I've created for toy companies, publishers, social expressions, apparel companies and even software icons! If you focus on making work that you like, and getting yourself out there, there are applications for your work you may not even be familiar with, but the companies will find you.
Do you do other things regarding art like teaching?
I volunteer, teaching art once a month at my sons' elementary. I make visual presentations in iMovie, and collaborate with two other design moms, who put together the lessons. 

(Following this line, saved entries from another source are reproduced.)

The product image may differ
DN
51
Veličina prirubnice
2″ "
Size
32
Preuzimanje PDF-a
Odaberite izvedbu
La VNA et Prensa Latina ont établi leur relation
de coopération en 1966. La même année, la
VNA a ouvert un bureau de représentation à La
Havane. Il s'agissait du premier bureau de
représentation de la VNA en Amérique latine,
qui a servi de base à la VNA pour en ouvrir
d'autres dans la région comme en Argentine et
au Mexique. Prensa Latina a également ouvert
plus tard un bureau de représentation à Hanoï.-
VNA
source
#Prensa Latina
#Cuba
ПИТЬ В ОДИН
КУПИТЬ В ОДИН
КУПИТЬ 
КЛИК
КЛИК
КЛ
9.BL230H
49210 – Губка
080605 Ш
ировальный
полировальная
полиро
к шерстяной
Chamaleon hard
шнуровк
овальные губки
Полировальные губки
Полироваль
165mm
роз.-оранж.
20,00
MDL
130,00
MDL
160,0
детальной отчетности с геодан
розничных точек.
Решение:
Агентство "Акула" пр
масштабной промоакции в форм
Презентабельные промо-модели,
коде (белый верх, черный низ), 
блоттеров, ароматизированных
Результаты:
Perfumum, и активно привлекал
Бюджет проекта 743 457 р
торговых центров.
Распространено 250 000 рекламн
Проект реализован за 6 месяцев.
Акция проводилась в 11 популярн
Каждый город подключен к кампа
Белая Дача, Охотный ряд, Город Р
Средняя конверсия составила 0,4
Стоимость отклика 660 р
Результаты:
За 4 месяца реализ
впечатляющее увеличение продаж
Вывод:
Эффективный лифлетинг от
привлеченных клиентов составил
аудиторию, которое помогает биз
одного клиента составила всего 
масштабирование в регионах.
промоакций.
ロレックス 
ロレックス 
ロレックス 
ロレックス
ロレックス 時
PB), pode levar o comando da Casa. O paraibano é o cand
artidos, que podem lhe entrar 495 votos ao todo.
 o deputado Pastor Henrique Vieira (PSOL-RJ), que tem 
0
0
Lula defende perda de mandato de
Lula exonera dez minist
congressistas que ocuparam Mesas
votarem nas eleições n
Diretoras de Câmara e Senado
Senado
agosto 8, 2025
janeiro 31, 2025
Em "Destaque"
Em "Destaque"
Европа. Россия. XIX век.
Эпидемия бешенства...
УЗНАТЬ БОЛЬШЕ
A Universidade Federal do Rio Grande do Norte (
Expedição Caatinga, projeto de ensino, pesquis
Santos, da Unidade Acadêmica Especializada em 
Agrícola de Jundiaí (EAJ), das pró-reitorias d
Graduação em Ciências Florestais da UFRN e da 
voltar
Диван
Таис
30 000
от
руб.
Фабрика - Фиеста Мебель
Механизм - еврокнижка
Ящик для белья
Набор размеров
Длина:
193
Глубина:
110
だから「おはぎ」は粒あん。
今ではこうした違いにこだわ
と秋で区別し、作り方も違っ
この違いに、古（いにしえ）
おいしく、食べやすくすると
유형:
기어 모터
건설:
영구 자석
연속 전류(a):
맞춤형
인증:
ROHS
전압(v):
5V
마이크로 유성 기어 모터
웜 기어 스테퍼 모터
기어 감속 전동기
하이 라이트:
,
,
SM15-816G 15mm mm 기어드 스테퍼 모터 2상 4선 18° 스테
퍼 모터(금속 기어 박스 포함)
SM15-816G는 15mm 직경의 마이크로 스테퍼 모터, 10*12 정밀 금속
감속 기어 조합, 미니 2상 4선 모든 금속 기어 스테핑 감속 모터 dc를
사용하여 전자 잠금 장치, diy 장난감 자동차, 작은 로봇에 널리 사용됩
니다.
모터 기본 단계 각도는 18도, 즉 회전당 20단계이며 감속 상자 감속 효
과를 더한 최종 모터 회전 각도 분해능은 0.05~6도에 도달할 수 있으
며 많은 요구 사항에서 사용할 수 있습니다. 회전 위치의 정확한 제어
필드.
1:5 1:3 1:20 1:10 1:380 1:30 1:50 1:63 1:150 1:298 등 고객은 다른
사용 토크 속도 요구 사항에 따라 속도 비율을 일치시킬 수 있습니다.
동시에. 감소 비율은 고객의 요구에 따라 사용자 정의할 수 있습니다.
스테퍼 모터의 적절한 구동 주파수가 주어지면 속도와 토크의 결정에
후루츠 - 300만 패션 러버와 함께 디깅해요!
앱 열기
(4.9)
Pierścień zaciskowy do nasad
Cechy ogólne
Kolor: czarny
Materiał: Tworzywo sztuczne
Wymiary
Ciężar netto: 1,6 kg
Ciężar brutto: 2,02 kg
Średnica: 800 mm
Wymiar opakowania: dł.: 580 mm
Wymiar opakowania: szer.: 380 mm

Do you peruse other interests?
I cook and I bake. I love baking. The delicious reason would be because baking means pies and cookies and cake. But I actually really love the process of learning why something does what it does. Baking is all about chemical reactions. I like making the mistakes and realizing why it happened. I also garden and teach our sons how to grow food. There's nothing like something you grow yourself, and anyone can do it. This is where I get to explore my science side without the boring bits...
Where can your art be seen?
Is it on products, books, etc.? I've collaborated on a lot of books for Klutz, which is owned by Scholastic. I've created a lot of prints used on apparel for Sears, Kmart, Land's End, sneakers for a dance apparel company, baby gear for Fisher Price (I did a lot of the character development for their Rainforest Baby Gear line, the frog in their logo was from me), even temporary tattoos from Gumtoo!
What do you love best about what you do? 
I really enjoy the diversity of the work that I do. Even if I'm only working on surface design at one point, those patterns could have many different applications: giftwrap, stationery, apparel. Even in apparel, a print I create could be used for an all-over pattern on a dress, with a motif pulled out for an embroidery, appliqué or a screen for a tee. A coordinating print can be made for a pant or short. An entire collection of garments that would hang together can be based on one print. I also enjoy the problem solving. All creative work is really searching for a solution, although the 'problem' isn't negative, it's a question in need of an answer. Some of my favorite ways to work are with a restrictive palette, which often happens with printwork. If you're only allowed 4 spot colors on a print, you have to find new ways to use those colors so the motifs still make sense to the consumer.


  1. Great interview! Always interested in learning about other artists, and the steps they took along the way to get them where they are today!

  2. Awesome interview, Andi! So great to get to know you better - love your work! Thanks Patti for another super interview!

  3. Informative interview...amazing how the little things in our childhood can be such a big influence!